Energy is also an important topic in chemistry, so now that atoms and molecules, chemical reactions, and stoichiometry have been introduced, I include energy as a quantitative property. With this, the basic topics of chemistry are introduced; the remaining chapters discuss either more applied topics or topics less crucial to their survey of knowledge even if they are fundamental to our understanding: electronic structure, bonding, phases, solutions, acids and bases, chemical equilibrium, oxidation and reduction, and nuclear chemistry. I finish the text with a quick introduction to organic chemistry, if only to whet the appetites of those who thirst to know more.
Throughout each chapter, I present two features that reinforce the theme of the textbook—that chemistry is all around you. The first is a feature titled, appropriately, “Chemistry Is Everywhere.” These features examine a topic of the chapter and demonstrate how this topic shows up in everyday life. In Chapter 1 "What Is Chemistry?", “Chemistry Is Everywhere” focuses on the personal hygiene products that you may use every morning: toothpaste, soap, and shampoo, among others. These products are chemicals, aren’t they? Ever wonder about the chemical reactions that they undergo to give you clean and healthy teeth or shiny hair? I will explore some of these chemical reactions in future chapters. But this feature makes it clear that chemistry is, indeed, everywhere.
The other feature focuses on chemistry that you likely indulge in every day: eating and drinking. In the “Food and Drink App,” I discuss how the chemistry of the chapter applies to things that you eat and drink every day. Carbonated beverages depend on the behavior of gases, foods contain acids and bases, and we actually eat certain rocks. (Can you guess which rocks without looking ahead?) Cooking, eating, drinking, and metabolism—we are involved with all these chemical processes all the time.
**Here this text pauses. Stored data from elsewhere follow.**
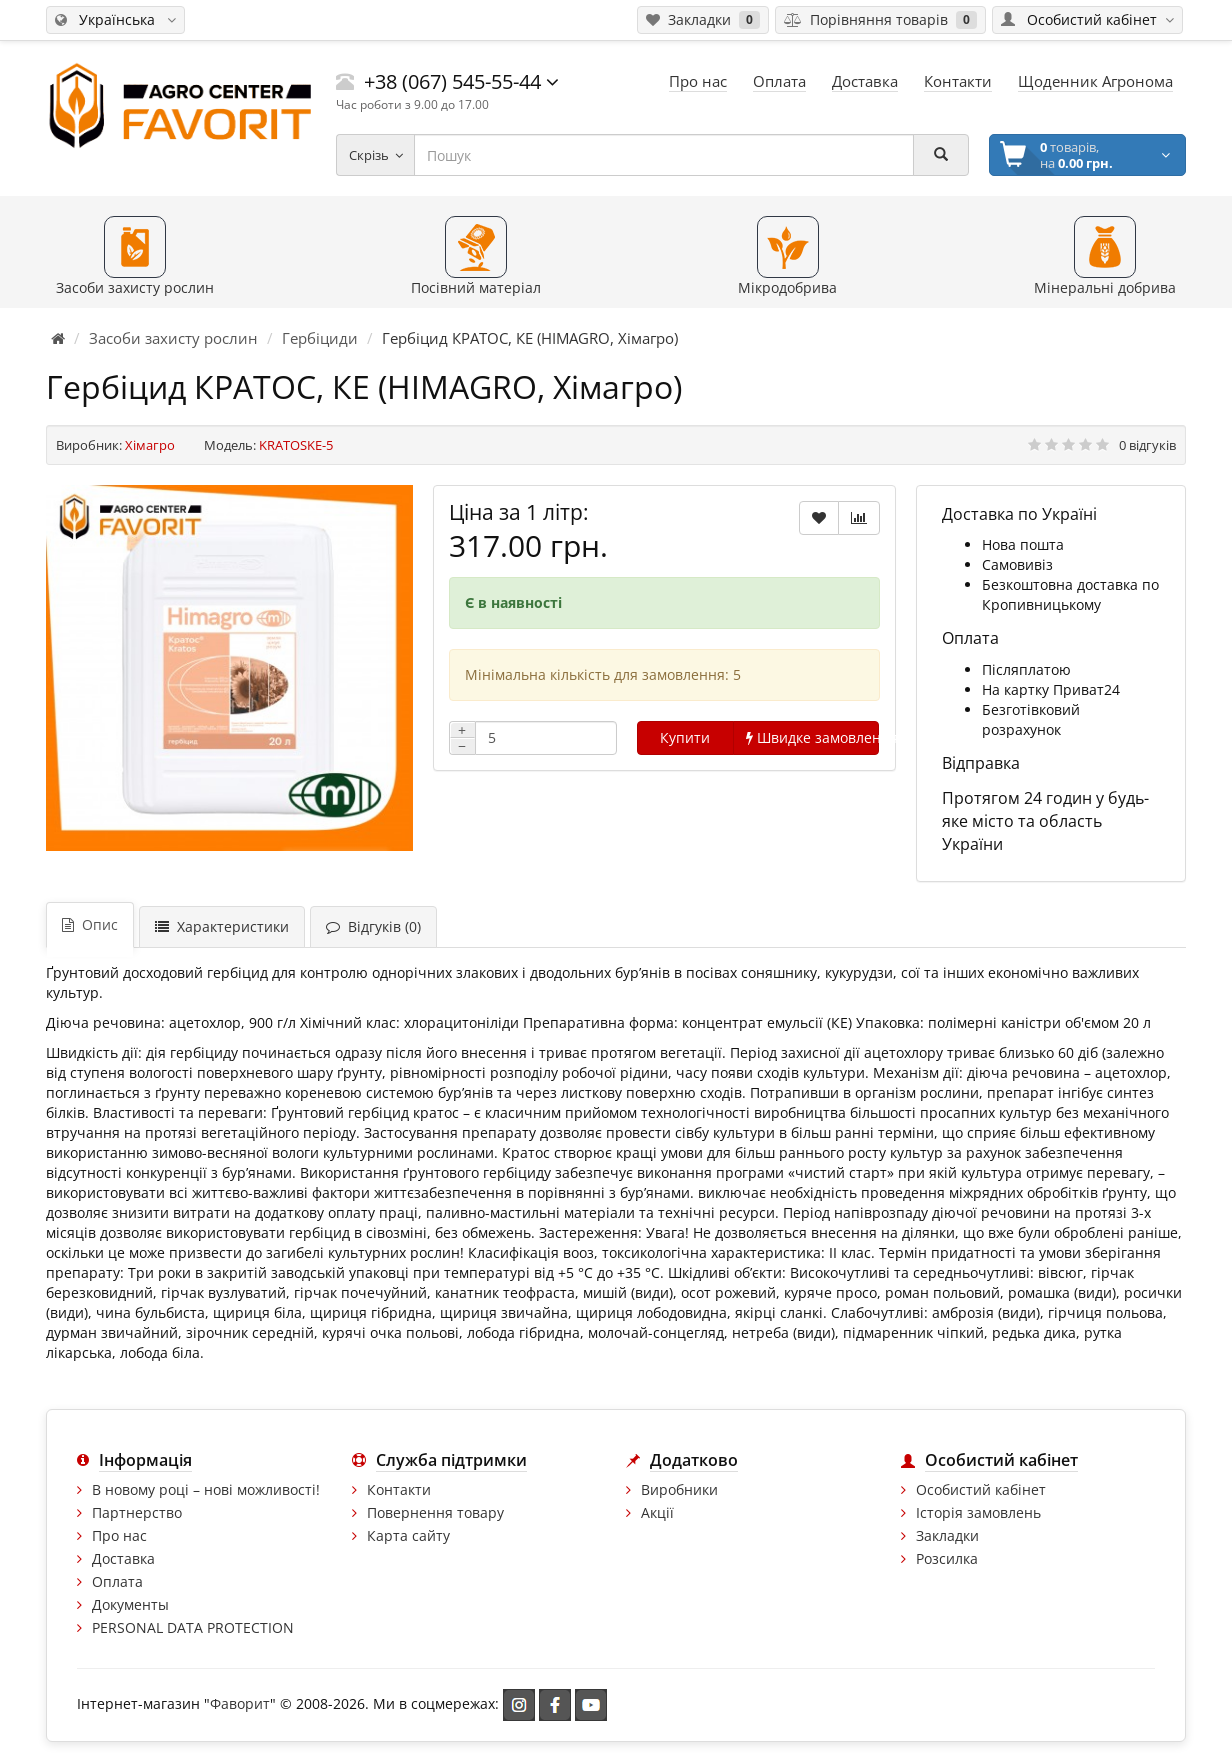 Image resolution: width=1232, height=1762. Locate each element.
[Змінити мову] (115, 20)
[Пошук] (941, 155)
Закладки (947, 1535)
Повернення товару (435, 1512)
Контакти (399, 1489)
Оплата (117, 1581)
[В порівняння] (859, 518)
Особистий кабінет (981, 1489)
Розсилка (947, 1558)
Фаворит (240, 1702)
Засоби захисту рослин (173, 338)
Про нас (119, 1535)
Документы (130, 1604)
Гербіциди (320, 338)
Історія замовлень (978, 1512)
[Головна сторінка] (58, 338)
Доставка (123, 1558)
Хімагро (150, 445)
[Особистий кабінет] (1087, 20)
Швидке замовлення (812, 737)
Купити (685, 737)
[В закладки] (819, 518)
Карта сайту (408, 1535)
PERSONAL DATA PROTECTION (193, 1627)
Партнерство (137, 1512)
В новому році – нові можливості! (206, 1489)
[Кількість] (546, 738)
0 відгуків (1147, 445)
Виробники (679, 1489)
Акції (657, 1512) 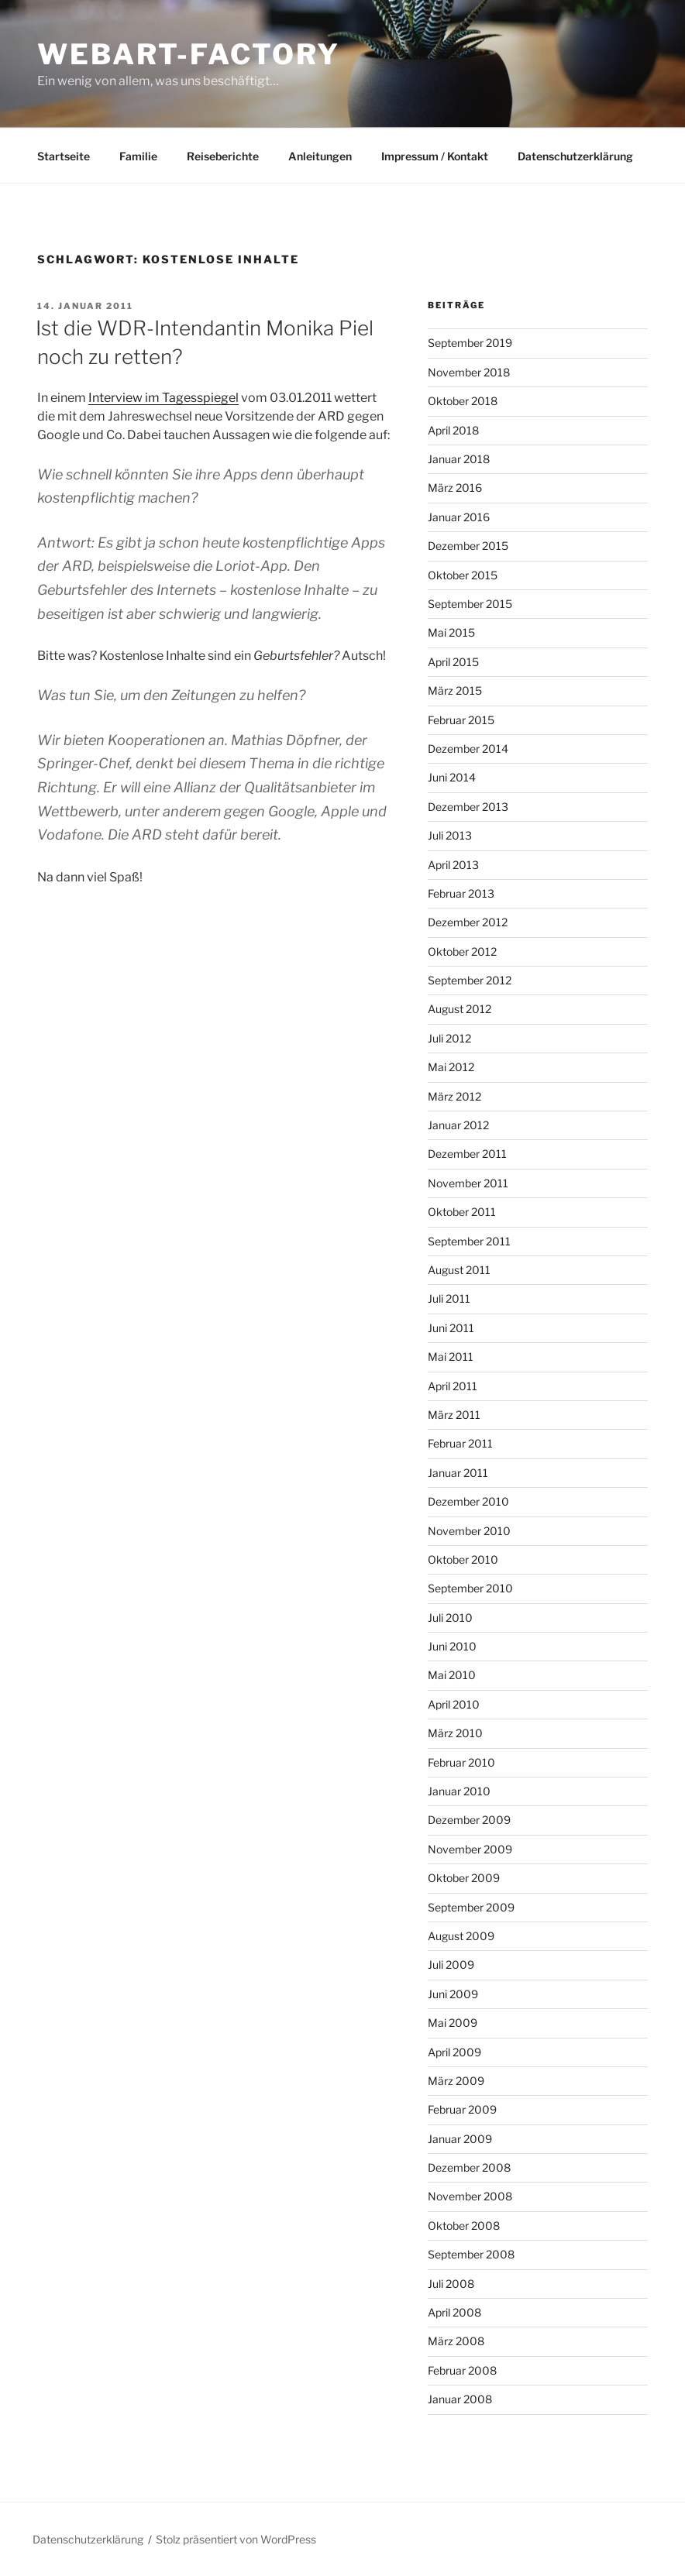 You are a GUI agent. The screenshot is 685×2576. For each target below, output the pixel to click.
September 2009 (471, 1907)
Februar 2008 (462, 2370)
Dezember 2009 (469, 1819)
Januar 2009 (460, 2138)
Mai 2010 (452, 1674)
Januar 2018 (459, 458)
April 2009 (454, 2052)
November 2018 (469, 372)
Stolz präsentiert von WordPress (236, 2539)
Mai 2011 (450, 1356)
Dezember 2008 (469, 2167)
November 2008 (470, 2196)
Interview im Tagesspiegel (163, 397)
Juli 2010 (450, 1617)
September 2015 (470, 603)
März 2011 (454, 1414)
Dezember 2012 (468, 922)
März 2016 (455, 487)
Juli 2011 (449, 1298)
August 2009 (461, 1935)
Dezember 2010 (468, 1501)
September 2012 (469, 980)
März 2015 (455, 690)
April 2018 (453, 430)
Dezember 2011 (467, 1153)
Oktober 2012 (462, 951)
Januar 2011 (458, 1472)
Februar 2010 (461, 1762)
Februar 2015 (461, 719)
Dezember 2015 (468, 545)
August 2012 (459, 1008)
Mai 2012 (451, 1066)
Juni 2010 (452, 1646)
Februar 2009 (462, 2109)
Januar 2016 (459, 517)
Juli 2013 (450, 835)
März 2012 (454, 1096)
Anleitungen (320, 156)
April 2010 (454, 1704)
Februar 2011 (460, 1443)
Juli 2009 (451, 1964)
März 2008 (456, 2341)
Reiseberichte (223, 156)
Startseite (63, 156)
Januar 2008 (460, 2399)
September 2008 (471, 2254)
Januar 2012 (458, 1125)
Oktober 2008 (464, 2225)
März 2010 (455, 1733)
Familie (138, 156)
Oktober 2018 (462, 400)
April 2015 (453, 661)
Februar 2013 (461, 893)
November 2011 (468, 1183)
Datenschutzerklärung (575, 156)
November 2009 (470, 1849)
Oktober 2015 (462, 575)
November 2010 (469, 1530)
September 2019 (470, 342)
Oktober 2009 (464, 1877)
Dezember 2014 (468, 748)
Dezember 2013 (468, 806)
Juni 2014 (452, 777)
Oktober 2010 (463, 1559)
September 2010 (470, 1588)
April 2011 (452, 1386)
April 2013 (453, 864)
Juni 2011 (451, 1327)
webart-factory (188, 54)
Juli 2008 (451, 2283)
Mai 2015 (451, 632)
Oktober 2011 (462, 1211)
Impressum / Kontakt (434, 156)
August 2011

These two features allow us to see the things we interact with every day in a new light—as chemistry.
Each section starts with one or more Learning Objectives, which are the main points of the section. Key Takeaways, which review the main points, end each section. Each chapter is full of examples to illustrate the key points, and each example is followed by a similar Test Yourself exercise to see if a student understands the concept. Each section ends with its own set of paired exercises to practice the material from that section, and each chapter ends with Additional Exercises that are more challenging or require multiple steps or skills to answer.
The mathematical problems in this text have been treated in one of two ways: either as a conversion-factor problem or as a formula problem. It is generally recognized that consistency in problem solving is a positive pedagogical tool. Students and instructors may have different ways to work problems mathematically, and if it is mathematically consistent, the same answer will result. However, I have found it better to approach mathematical exercises in a consistent fashion, without (horrors!) cutesy shortcuts. Such shortcuts may be useful for one type of problem, but if students do not do a problem correctly, they are clueless as to why they went wrong. Having two basic mathematical approaches (converting and formulas) allows the text to focus on the logic of the approach, not the tricks of a shortcut.
Inundations of unnecessary data, such as the densities of materials, are minimized for two reasons. First, they contribute nothing to understanding the concepts. Second, as an introductory textbook, this book focuses on the concepts and does not serve as a reference of data. There are other well-known sources of endless data should students need them.
Good luck, and good chemistry, to you all!